Le premier ministre turc, Recep Tayyip Erdogan, a balayé mardi les vives critiques qui visent la nouvelle loi renforçant le contrôle de l'internet et assuré qu'elle visait d'abord la «cyber-intimidation» de ses adversaires politiques.

«Personne ne sera enregistré. Personne ne verra ses données personnelles sur l'internet répertoriées, ni sa liberté, violée», a promis M. Erdogan.

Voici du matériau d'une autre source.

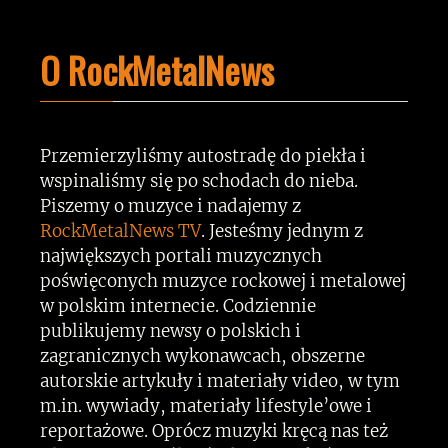
O RockMetalNews
Przemierzyliśmy autostradę do piekła i
wspinaliśmy się po schodach do nieba.
Piszemy o muzyce i nadajemy z
RockMetalNews TV
. Jesteśmy jednym z
największych portali muzycznych
poświęconych muzyce rockowej i metalowej
w polskim internecie. Codziennie
publikujemy newsy o polskich i
zagranicznych wykonawcach, obszerne
autorskie artykuły i materiały video, w tym
m.in. wywiady, materiały lifestyle’owe i
reportażowe. Oprócz muzyki kręcą nas też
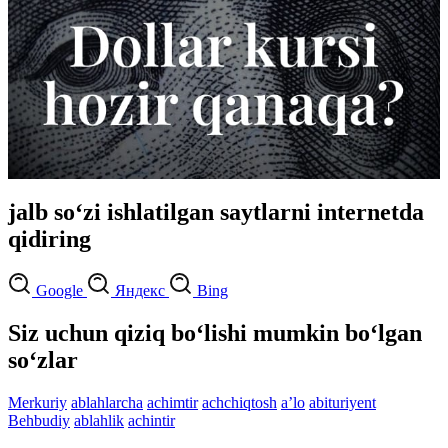
jalb so‘zi ishlatilgan saytlarni internetda
qidiring
Google
Яндекс
Bing
Siz uchun qiziq bo‘lishi mumkin bo‘lgan
so‘zlar
Merkuriy
ablahlarcha
achimtir
achchiqtosh
aʼlo
abituriyent
Behbudiy
ablahlik
achintir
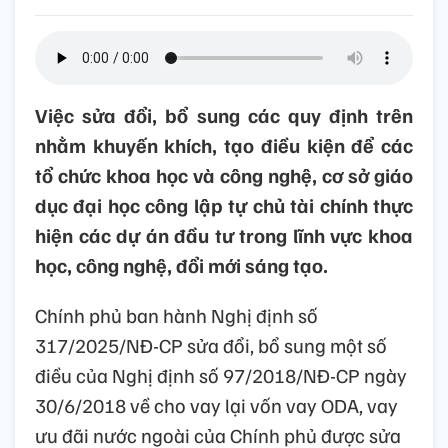
Việc sửa đổi, bổ sung các quy định trên
nhằm khuyến khích, tạo điều kiện để các
tổ chức khoa học và công nghệ, cơ sở giáo
dục đại học công lập tự chủ tài chính thực
hiện các dự án đầu tư trong lĩnh vực khoa
học, công nghệ, đổi mới sáng tạo.
Chính phủ ban hành Nghị định số
317/2025/NĐ-CP sửa đổi, bổ sung một số
điều của Nghị định số 97/2018/NĐ-CP ngày
30/6/2018 về cho vay lại vốn vay ODA, vay
ưu đãi nước ngoài của Chính phủ được sửa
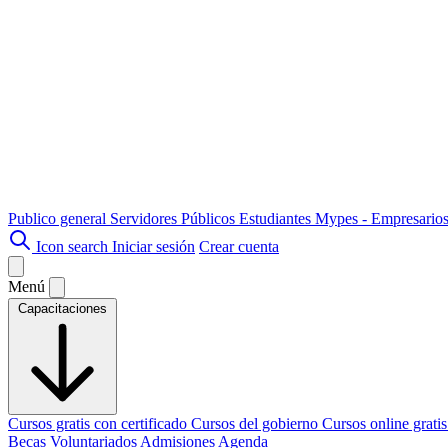
Publico general
Servidores Públicos
Estudiantes
Mypes - Empresario
Icon search
Iniciar sesión
Crear cuenta
Menú
Capacitaciones
Cursos gratis con certificado
Cursos del gobierno
Cursos online grati
Becas
Voluntariados
Admisiones
Agenda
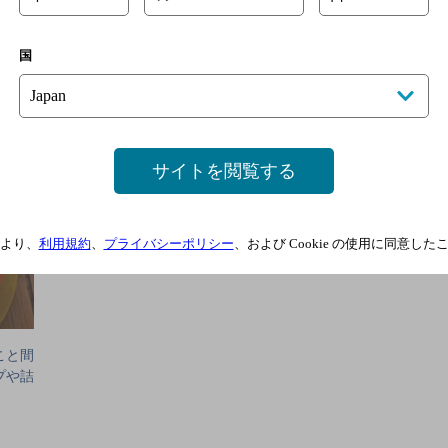
国
サイトを閲覧する
より、
利用規約
、
プライバシーポリシー
、および Cookie の使用に同意し
こと間
プや詰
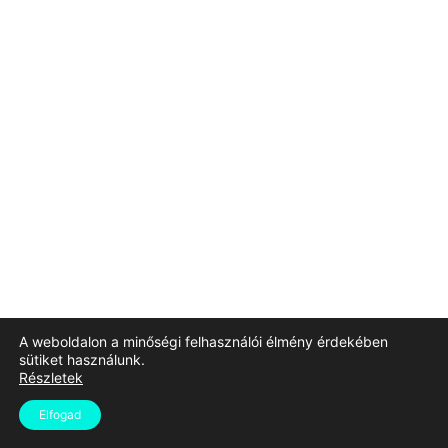
A weboldalon a minőségi felhasználói élmény érdekében
sütiket használunk.
Részletek
Elfogad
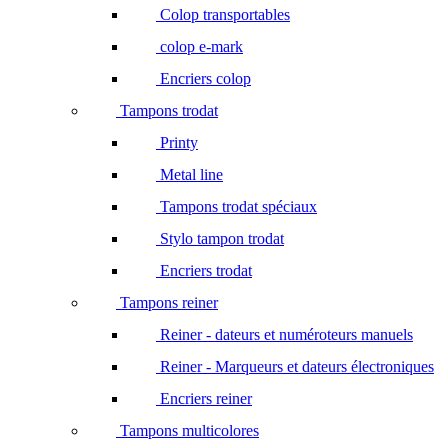
Colop transportables
colop e-mark
Encriers colop
Tampons trodat
Printy
Metal line
Tampons trodat spéciaux
Stylo tampon trodat
Encriers trodat
Tampons reiner
Reiner - dateurs et numéroteurs manuels
Reiner - Marqueurs et dateurs électroniques
Encriers reiner
Tampons multicolores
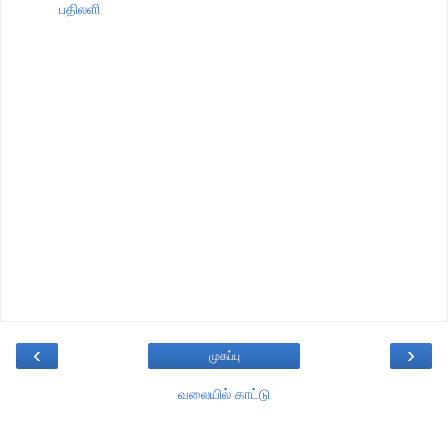
பதிலளி
‹
›
முகப்பு
வலையில் காட்டு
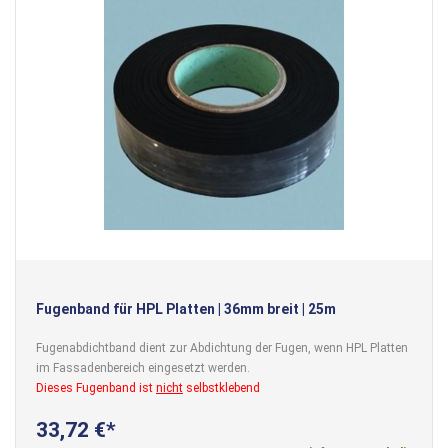
Fugenband für HPL Platten | 36mm breit | 25m
Fugenabdichtband dient zur Abdichtung der Fugen, wenn HPL Platten
im Fassadenbereich eingesetzt werden.
Dieses Fugenband ist
nicht
selbstklebend
33,72 €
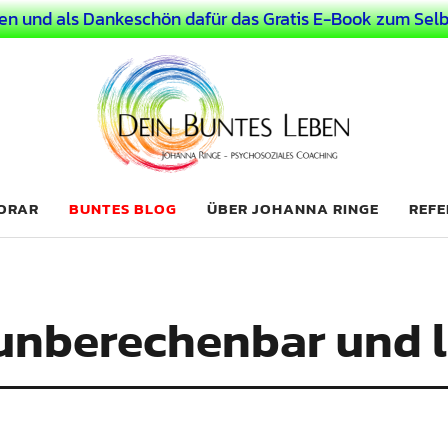
en und als Dankeschön dafür das Gratis E-Book zum Selb
 Leben
LICHER MENSCH
NORAR
BUNTES BLOG
ÜBER JOHANNA RINGE
REFE
nberechenbar und l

Lors de sa harangue hebdomadaire devant les députés de son Parti de la justice et du développement (AKP), le chef du gouvernement islamo-conservateur s'en est également pris à tous ceux qui, notamment à l'étranger, ont dénoncé le caractère «liberticide» du texte. «Nous n'avons de leçons à recevoir de personne», a-t-il lancé.

M. Erdogan a justifié ces amendements à la loi de 2007 sur l'internet par la nécessité de faire taire le «chantage» exercé, selon lui, par ses rivaux sur le web.

«Il existe sur l'internet un monde où les cyber-intimidateurs font n'importe quoi», a-t-il dénoncé, «c'est par ces mesures que nous luttons contre ça».

Le Parlement turc a voté la semaine dernière une série de mesures qui accordent à l'autorité gouvernementale des télécommunications (TIB) la possibilité de bloquer un site internet, sans décision de justice, s'il porte «atteinte à la vie privée» ou publie des contenus «discriminatoires ou insultants à l'égard de certains membres de la société».

Largement dénoncé comme un nouveau pas vers la «censure» du net, ce texte a suscité de nombreuses critiques et l'inquiétude de nombreuses capitales étrangères.

L'opposition turque et de nombreuses ONG de défense de la liberté d'expression ont demandé au président turc Abdullah Gül de ne pas le promulguer.

Depuis plusieurs jours, les médias favorables au gouvernement ont accusé un «lobby du porno» d'être à l'origine de ces critiques.

Pressions sur la presse

Cette controverse intervient au moment où le gouvernement se débat depuis près de deux mois dans un scandale de corruption sans précédent.

M. Erdogan a accusé ses ex-alliés de la confrérie du prédicateur musulman Fethullah Gülen de manipuler les enquêtes de justice qui visent ses proches pour le déstabiliser avant les municipales de mars et la présidentielle d'août.

Ces dernières semaines, de nombreuses informations relatives à cette affaire et des extraits de conversations téléphoniques mettant en cause les interventions du pouvoir pour l'étouffer ont été publiées, notamment sur des sites internet.

Lors d'une intervention télévisée d'une rare franchise en Turquie, le rédacteur en chef du quotidien Habertürk, Fatih Altayli, a déploré lundi soir que «la dignité du journalisme était foulée aux pieds» dans son pays.

«Tous les jours, les instructions pleuvent», a-t-il renchéri, «tout le monde a peur».

Un journaliste azerbaïdjanais travaillant pour le quotidien Zaman, proche des réseaux «gulenistes», a été expulsé vendredi de Turquie pour une série de «tweets» dénonçant les turpitudes du gouvernement.

M. Erdogan a implicitement démenti mardi être à l'origine de cette décision. «Je n'utilise pas Twitter, je ne tweete pas», a-t-il dit au Parlement, «je n'ai pas autant de temps libre».

Selon le site spécialisé turc Bianet, 143 journalistes ont été licenciés en 2013, la plupart pour leurs sympathies supposées avec la fronde antigouvernementale de juin dernier.